Cerita.co.id melaporkan, di tengah gejolak kenaikan harga bahan bakar nonsubsidi, PT Astra Honda Motor (AHM) justru mencatatkan performa penjualan yang impresif. Pabrikan sepeda motor raksasa ini mengklaim bahwa minat konsumen terhadap produk Honda tetap tinggi, bahkan menunjukkan peningkatan signifikan dalam dua bulan terakhir, menepis kekhawatiran dampak kenaikan BBM.
Keyakinan akan ketahanan pasar ini diungkapkan langsung oleh Octavianus Dwi, Direktur Pemasaran PT AHM. Saat ditemui di Cikarang, Jawa Barat, Octavianus menyatakan kepuasannya terhadap dinamika pasar domestik. "Tidak ada dampaknya, setidaknya untuk saat ini," tegasnya, mengindikasikan bahwa kenaikan BBM belum meredupkan gairah pembelian.

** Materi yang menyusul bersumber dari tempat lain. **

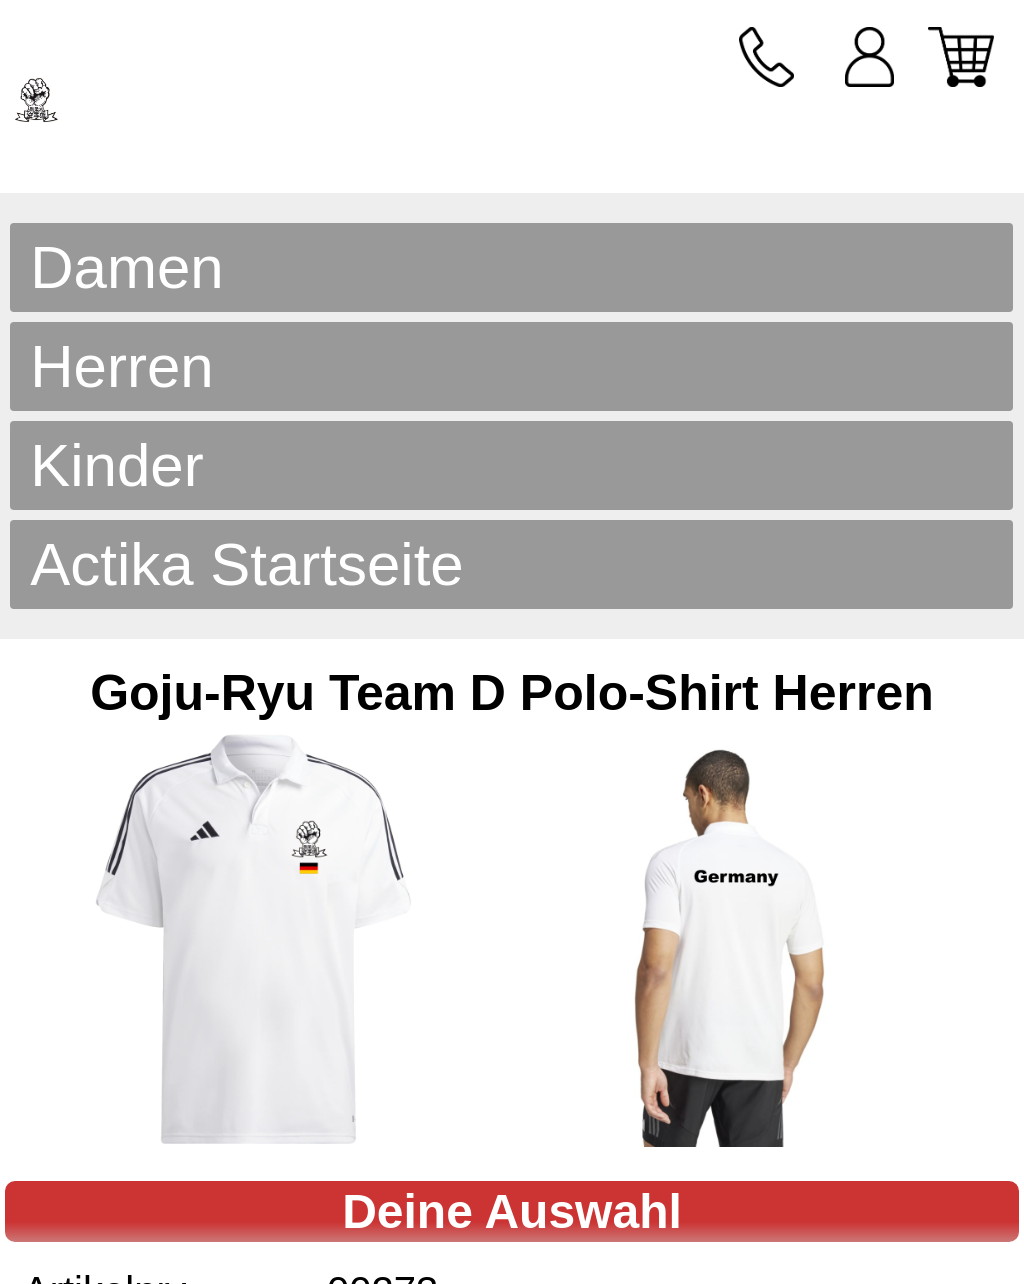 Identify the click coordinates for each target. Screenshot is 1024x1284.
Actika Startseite (247, 564)
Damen (126, 267)
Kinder (116, 465)
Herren (121, 366)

Menurut Octavianus, sepeda motor, khususnya Honda, telah menjadi tulang punggung mobilitas harian bagi sebagian besar masyarakat Indonesia. Faktor ini menjadikan kendaraan roda dua sebagai kebutuhan esensial yang tidak mudah terpengaruh fluktuasi harga bahan bakar. Ia menambahkan, reputasi Honda sebagai merek yang fungsional, efisien dalam konsumsi bahan bakar (fuel efficient), dan andal (reliable) menjadikannya pilihan utama yang sulit tergantikan di mata konsumen. "Bagi konsumen, Honda adalah pilihan terbaik karena efisiensi bahan bakar dan fungsionalitasnya yang memenuhi kebutuhan mereka," tuturnya.

Related Post
Lebih jauh, Octavianus mengklaim bahwa penjualan Honda tidak hanya stabil, melainkan justru menunjukkan tren peningkatan. Ia menyebutkan, pada Mei 2026, Honda berhasil memasarkan lebih dari 400 ribu unit sepeda motor. Meskipun data resmi untuk Juni 2026 belum final, AHM optimis angka penjualan akan terus merangkak naik. "Faktanya, permintaan tetap ada dan bahkan mengalami peningkatan," tegas Octavianus, menantang pihak lain untuk menanyakan langsung kepada konsumen mengenai alasan mereka tetap memilih Honda.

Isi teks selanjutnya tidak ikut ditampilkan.